L98/106. Post-Extraction Complications Flashcards
List some post-operative complications?
- Pain/ swelling/ ecchymosis (bruising);
- Trismus/ limited mouth opening;
- Prolonged nerve damage;
- Dry socket;
- Sequestrum;
- Infected socket;
- Chornic OAF/ root in antrum;
- Osteomyelitis;
- Osetoradionecrosis;
- Medication induced osteonecrosis;
- Actinomycosis;
- Bactaraemia/ IE.
What is the most common side effect of any oral surgery?
Pain
What can you do to limit pain, swelling or bruising?
- Soft/ gentle handling of tissues;
- Don’t leave exposed bone;
- Don’t leave necessary tooth/ bone fragments.
In what time frame is normal post-operative swelling likely to occur within?
- Comes up within 48 hours;
- Disappears within a week.
When is post-operative swelling likely to indicate an infection? (time wise)
Appears 2-3 days after surgery
What is the most important thing to do to reassure patients before any post-op side effects appear?
- Warn them of common side effects;
- Reassure them that you’re there to help or for them to contact.
What can cause limited mouth opening/ trismus?
- Oedema around soft tissues;
- Muscle spasm;
- Related to LA administration (muscle haematoma/ spasm);
- Bleed into muscle (haematoma);
- Damage to TMJ (after being open for a while - oedema/ joint effusion)
Which muscle is likely to be effected if limited mouth opening is a result of LA administration?
Medial pterygoid
Which muscle(s) is likely to be effected if limited mouth opening is a result of haematoma?
- Medial pterygoid;
- Masseter.
When would you expect typical limited mouth opening to subside?
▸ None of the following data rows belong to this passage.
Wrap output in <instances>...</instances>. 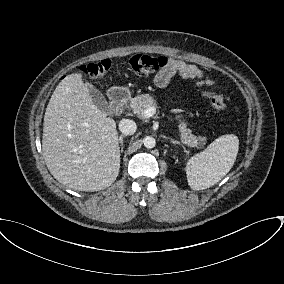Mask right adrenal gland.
<instances>
[{
	"label": "right adrenal gland",
	"mask_w": 284,
	"mask_h": 284,
	"mask_svg": "<svg viewBox=\"0 0 284 284\" xmlns=\"http://www.w3.org/2000/svg\"><path fill=\"white\" fill-rule=\"evenodd\" d=\"M126 135H123L121 134L118 138V143L120 144V152L122 153L123 152V148H124V145H123V138L125 137Z\"/></svg>",
	"instance_id": "1"
}]
</instances>
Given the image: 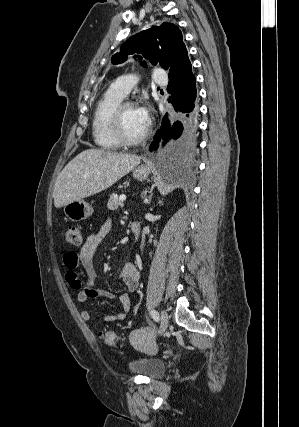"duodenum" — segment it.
I'll return each mask as SVG.
<instances>
[{
    "mask_svg": "<svg viewBox=\"0 0 299 427\" xmlns=\"http://www.w3.org/2000/svg\"><path fill=\"white\" fill-rule=\"evenodd\" d=\"M129 225L135 240H138L141 233V224L138 221H131Z\"/></svg>",
    "mask_w": 299,
    "mask_h": 427,
    "instance_id": "410a0bca",
    "label": "duodenum"
}]
</instances>
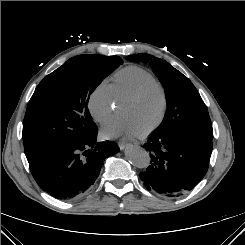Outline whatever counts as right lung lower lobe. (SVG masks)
Masks as SVG:
<instances>
[{"label":"right lung lower lobe","instance_id":"98d812e1","mask_svg":"<svg viewBox=\"0 0 245 245\" xmlns=\"http://www.w3.org/2000/svg\"><path fill=\"white\" fill-rule=\"evenodd\" d=\"M98 129L81 141L65 143L28 160L39 187L59 199L82 196L94 184L102 160L119 151L111 141L97 142Z\"/></svg>","mask_w":245,"mask_h":245}]
</instances>
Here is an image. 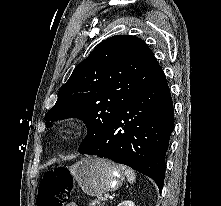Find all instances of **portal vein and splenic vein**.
I'll return each instance as SVG.
<instances>
[{
    "label": "portal vein and splenic vein",
    "mask_w": 221,
    "mask_h": 206,
    "mask_svg": "<svg viewBox=\"0 0 221 206\" xmlns=\"http://www.w3.org/2000/svg\"><path fill=\"white\" fill-rule=\"evenodd\" d=\"M104 197H105V199H107V198H109V195H108V194H106Z\"/></svg>",
    "instance_id": "portal-vein-and-splenic-vein-1"
}]
</instances>
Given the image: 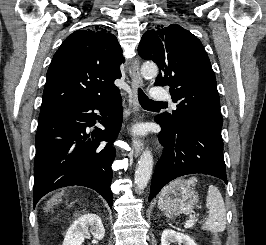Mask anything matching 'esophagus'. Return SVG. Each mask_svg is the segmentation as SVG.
I'll list each match as a JSON object with an SVG mask.
<instances>
[{
    "label": "esophagus",
    "instance_id": "1",
    "mask_svg": "<svg viewBox=\"0 0 266 245\" xmlns=\"http://www.w3.org/2000/svg\"><path fill=\"white\" fill-rule=\"evenodd\" d=\"M131 86H132V98L134 104L135 119L138 117L140 107L138 103V88L143 85L142 77L139 71V59L136 57L130 68ZM134 150V156L138 157L143 150L144 141L142 139H134L132 142Z\"/></svg>",
    "mask_w": 266,
    "mask_h": 245
}]
</instances>
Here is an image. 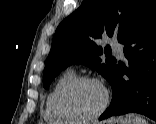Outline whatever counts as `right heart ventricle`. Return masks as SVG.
I'll list each match as a JSON object with an SVG mask.
<instances>
[{"label":"right heart ventricle","mask_w":156,"mask_h":124,"mask_svg":"<svg viewBox=\"0 0 156 124\" xmlns=\"http://www.w3.org/2000/svg\"><path fill=\"white\" fill-rule=\"evenodd\" d=\"M76 77V73L72 69L66 70L55 81L48 92L44 105V118L50 124H72L73 122L63 117L56 108V97L60 89L69 81Z\"/></svg>","instance_id":"obj_1"}]
</instances>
After a week or so (if not then refer)
What can you recommend to improve limited mouth opening?
- Gentle mouth opening exercises;
- Use of wooden spatulae;
- Trismus screw.
What types of post-operative bleeding can you get?
- Immediate;
- Secondary.
How can immediate post-operative bleeding occur?
- Reactionary/ rebound;
- Vessels open up/ vasoconstriction effects of LA wear off;
- Sutures loose or lost;
- Patient traumatises area with tongue/ finger/ food.
[usually within 48 hours]
Why does secondary post-operative bleeding usually occur?
Due to infection (can be change in INR of warfarinised patient but very rare)
[commonly 3-7 days after as a mild oozing]
How should you manage a patient presenting with post-operative bleeding?
- Calm the situation;
- Separate anxious patient;
- Reassure patient (this will help to lower bp);
- Clean patient up/ remove any soaked towels etc;
- (If big ‘jelly-like’ clot in socket - remove);
- Apply pressure;
- Same measures as before;
- Take a thorough but rapid history;
- Urgently refer if particularly concerned/ would like bloods checked.
How common is dry socket?
2-3% of all extractions
Which teeth are most commonly affected by dry socket?
- Lower teeth;
- The further back you go, more risk of dry socket.
[i.e. lower 8s at highest risk, 25-25%]
What is the main feature of a dry socket?
Intense pain
What is dry socket?
- Localised osteitis (inflammation of lamina dura/ socket wall);
- Slow-healing socket;
- No clot present (can see bone);
- Some say clot does not form, others say clot breaks down.
When does dry socket usually present?
Day 3 or 4
not dry socket if patient says pain was present as soon as LA wore off
How should you manage a dry socket?
- Radiograph to confirm nothing is stuck in the socket;
- Allow 7-14 days for it to heal;
- Reassurance with analgesia;
- Irrigate with warm saline;
- Curettage debridement (to encourage bleeding/ new clot formation);
- LA block;
- Antiseptic pack (different ones contain different things to soothe pain and prevent food packing);
- Review patients.
What are the symptoms of dry socket?
- Dull, aching pain (moderate to severe);
- Usually throbs and can radiate to patient’s ear;
- The exposed bone is sensitive;
- Characteristic bad taste/ smell (anaerobic);
- Absence of swelling/ puss;
- Some argue it is a subclinical infection.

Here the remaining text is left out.